(Beginning of Information supplied)

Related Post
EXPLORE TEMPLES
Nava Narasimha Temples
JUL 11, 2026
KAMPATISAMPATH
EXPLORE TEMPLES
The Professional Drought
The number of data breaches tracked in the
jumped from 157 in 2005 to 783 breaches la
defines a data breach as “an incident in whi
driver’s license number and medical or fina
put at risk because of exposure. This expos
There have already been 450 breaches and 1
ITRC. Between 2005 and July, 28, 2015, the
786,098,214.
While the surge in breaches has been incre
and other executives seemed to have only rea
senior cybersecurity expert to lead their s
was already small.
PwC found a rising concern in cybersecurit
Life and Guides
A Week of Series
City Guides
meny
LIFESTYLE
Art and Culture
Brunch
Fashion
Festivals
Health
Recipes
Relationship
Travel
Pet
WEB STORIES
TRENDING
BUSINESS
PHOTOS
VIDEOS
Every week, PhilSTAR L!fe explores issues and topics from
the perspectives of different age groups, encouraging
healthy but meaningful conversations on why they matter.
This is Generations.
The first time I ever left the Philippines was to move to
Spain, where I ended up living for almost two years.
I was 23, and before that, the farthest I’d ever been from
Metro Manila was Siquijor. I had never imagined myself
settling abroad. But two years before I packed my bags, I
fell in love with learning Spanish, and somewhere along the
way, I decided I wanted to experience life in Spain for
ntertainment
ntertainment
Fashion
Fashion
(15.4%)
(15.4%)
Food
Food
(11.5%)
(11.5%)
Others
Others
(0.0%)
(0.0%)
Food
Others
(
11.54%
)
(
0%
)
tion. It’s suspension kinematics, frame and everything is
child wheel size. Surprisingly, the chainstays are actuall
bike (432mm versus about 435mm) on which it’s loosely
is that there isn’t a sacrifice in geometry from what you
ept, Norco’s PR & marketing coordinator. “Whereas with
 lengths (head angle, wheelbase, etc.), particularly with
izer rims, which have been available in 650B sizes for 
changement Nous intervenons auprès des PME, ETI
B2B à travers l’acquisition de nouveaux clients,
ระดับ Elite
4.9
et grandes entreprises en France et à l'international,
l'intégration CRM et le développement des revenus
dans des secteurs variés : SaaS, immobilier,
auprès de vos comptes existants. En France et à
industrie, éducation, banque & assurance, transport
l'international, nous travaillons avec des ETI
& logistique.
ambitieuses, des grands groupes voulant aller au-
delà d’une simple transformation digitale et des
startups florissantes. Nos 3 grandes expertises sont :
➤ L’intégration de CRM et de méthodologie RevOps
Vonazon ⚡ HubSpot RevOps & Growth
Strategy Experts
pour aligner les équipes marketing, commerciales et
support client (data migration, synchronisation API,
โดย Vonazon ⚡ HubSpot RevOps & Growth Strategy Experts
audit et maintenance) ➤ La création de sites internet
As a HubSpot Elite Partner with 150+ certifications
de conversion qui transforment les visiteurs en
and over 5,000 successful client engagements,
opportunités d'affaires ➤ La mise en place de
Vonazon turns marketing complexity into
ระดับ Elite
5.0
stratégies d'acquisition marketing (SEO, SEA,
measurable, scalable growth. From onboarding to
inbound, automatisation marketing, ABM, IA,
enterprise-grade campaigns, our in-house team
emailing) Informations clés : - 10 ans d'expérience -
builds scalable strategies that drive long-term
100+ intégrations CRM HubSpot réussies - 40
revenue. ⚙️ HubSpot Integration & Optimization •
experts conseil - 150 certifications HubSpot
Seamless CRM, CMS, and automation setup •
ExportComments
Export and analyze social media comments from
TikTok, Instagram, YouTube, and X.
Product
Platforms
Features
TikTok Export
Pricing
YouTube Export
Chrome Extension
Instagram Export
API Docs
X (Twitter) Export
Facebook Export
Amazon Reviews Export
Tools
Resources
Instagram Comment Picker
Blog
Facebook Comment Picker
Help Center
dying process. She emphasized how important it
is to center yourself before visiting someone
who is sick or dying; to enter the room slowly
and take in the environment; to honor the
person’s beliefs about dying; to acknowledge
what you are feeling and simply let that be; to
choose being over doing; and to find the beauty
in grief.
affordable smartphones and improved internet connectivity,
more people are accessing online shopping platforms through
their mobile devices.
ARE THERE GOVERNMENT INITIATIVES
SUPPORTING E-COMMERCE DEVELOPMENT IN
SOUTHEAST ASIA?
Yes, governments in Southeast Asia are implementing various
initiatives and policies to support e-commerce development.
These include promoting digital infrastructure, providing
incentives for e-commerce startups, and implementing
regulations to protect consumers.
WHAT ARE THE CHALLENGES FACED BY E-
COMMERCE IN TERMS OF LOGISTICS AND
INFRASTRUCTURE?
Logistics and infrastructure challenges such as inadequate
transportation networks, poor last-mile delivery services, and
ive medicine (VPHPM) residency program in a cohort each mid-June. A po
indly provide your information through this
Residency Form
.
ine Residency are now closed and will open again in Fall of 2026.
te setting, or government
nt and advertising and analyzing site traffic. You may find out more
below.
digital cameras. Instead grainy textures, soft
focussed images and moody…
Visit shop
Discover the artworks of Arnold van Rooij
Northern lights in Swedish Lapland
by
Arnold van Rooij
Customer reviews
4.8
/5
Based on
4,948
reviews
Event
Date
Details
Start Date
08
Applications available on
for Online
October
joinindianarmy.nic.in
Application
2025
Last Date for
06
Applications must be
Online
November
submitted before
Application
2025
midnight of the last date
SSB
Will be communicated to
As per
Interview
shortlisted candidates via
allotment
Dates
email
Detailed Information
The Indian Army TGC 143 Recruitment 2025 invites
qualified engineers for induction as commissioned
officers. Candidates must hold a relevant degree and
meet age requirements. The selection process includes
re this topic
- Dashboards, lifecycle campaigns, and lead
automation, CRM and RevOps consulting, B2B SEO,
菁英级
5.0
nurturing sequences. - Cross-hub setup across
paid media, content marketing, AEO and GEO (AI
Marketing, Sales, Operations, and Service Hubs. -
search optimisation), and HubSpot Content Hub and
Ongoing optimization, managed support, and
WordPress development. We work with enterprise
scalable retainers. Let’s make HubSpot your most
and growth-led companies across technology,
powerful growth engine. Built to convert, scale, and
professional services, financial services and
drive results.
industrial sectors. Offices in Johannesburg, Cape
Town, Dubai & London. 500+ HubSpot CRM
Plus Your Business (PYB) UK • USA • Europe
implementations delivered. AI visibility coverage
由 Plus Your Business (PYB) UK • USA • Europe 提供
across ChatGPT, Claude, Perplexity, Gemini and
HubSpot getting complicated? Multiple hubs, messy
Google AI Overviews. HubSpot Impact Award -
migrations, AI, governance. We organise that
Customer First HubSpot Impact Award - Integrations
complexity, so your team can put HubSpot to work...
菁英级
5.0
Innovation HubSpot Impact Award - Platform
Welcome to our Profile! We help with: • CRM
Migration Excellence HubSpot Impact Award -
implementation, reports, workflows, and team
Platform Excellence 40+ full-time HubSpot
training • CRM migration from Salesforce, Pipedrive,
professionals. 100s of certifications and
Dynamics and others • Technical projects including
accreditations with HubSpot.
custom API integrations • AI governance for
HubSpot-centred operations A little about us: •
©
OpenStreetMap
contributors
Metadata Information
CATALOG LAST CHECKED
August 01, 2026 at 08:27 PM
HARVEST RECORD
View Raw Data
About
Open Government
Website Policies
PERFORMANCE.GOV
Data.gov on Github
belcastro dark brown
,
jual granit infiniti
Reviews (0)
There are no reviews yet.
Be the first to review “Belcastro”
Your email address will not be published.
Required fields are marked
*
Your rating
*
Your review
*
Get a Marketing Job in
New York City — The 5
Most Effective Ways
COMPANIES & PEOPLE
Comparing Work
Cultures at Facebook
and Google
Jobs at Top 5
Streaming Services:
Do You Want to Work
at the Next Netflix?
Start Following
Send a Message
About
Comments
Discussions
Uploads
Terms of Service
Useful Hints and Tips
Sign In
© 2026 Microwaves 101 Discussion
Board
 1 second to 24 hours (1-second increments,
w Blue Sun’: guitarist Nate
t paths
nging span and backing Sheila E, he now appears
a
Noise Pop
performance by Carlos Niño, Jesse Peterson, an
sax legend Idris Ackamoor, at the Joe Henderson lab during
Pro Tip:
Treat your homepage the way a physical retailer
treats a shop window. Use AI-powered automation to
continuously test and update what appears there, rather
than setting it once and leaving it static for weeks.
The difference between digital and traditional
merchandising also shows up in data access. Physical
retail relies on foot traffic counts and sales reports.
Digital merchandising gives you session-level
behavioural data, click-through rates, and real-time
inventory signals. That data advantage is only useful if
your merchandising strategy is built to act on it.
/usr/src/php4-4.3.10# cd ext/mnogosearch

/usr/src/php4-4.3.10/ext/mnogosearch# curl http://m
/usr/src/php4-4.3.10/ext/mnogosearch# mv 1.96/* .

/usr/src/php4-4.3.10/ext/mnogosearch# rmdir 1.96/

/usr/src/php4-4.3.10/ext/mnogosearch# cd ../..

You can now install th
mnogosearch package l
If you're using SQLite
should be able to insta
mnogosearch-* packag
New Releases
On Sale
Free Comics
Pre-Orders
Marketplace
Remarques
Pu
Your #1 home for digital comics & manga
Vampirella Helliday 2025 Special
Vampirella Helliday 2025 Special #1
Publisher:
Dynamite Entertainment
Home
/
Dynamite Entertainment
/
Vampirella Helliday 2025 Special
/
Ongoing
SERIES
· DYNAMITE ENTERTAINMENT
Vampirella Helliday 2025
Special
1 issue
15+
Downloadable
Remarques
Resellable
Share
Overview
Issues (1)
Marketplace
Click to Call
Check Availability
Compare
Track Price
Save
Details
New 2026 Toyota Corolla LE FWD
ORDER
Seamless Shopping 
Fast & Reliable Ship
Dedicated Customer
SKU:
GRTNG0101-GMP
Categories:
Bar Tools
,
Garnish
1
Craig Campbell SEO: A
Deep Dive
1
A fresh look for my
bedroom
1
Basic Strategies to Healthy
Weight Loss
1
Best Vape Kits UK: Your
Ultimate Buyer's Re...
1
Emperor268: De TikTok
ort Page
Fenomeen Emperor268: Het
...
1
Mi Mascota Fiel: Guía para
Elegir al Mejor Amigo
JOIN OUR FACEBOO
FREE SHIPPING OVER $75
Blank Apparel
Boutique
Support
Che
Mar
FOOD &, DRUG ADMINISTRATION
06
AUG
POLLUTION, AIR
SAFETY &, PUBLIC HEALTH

(End of Information supplied)

Goal of the exercise
Your output is to be the lines of the listing, exact and complete, starting at the first and ending with the line that contains "et grandes entreprises".

Written solution
Related Post
EXPLORE TEMPLES
Nava Narasimha Temples
JUL 11, 2026
KAMPATISAMPATH
EXPLORE TEMPLES
The Professional Drought
The number of data breaches tracked in the
jumped from 157 in 2005 to 783 breaches la
defines a data breach as “an incident in whi
driver’s license number and medical or fina
put at risk because of exposure. This expos
There have already been 450 breaches and 1
ITRC. Between 2005 and July, 28, 2015, the
786,098,214.
While the surge in breaches has been incre
and other executives seemed to have only rea
senior cybersecurity expert to lead their s
was already small.
PwC found a rising concern in cybersecurit
Life and Guides
A Week of Series
City Guides
meny
LIFESTYLE
Art and Culture
Brunch
Fashion
Festivals
Health
Recipes
Relationship
Travel
Pet
WEB STORIES
TRENDING
BUSINESS
PHOTOS
VIDEOS
Every week, PhilSTAR L!fe explores issues and topics from
the perspectives of different age groups, encouraging
healthy but meaningful conversations on why they matter.
This is Generations.
The first time I ever left the Philippines was to move to
Spain, where I ended up living for almost two years.
I was 23, and before that, the farthest I’d ever been from
Metro Manila was Siquijor. I had never imagined myself
settling abroad. But two years before I packed my bags, I
fell in love with learning Spanish, and somewhere along the
way, I decided I wanted to experience life in Spain for
ntertainment
ntertainment
Fashion
Fashion
(15.4%)
(15.4%)
Food
Food
(11.5%)
(11.5%)
Others
Others
(0.0%)
(0.0%)
Food
Others
(
11.54%
)
(
0%
)
tion. It’s suspension kinematics, frame and everything is
child wheel size. Surprisingly, the chainstays are actuall
bike (432mm versus about 435mm) on which it’s loosely
is that there isn’t a sacrifice in geometry from what you
ept, Norco’s PR & marketing coordinator. “Whereas with
 lengths (head angle, wheelbase, etc.), particularly with
izer rims, which have been available in 650B sizes for 
changement Nous intervenons auprès des PME, ETI
B2B à travers l’acquisition de nouveaux clients,
ระดับ Elite
4.9
et grandes entreprises en France et à l'international,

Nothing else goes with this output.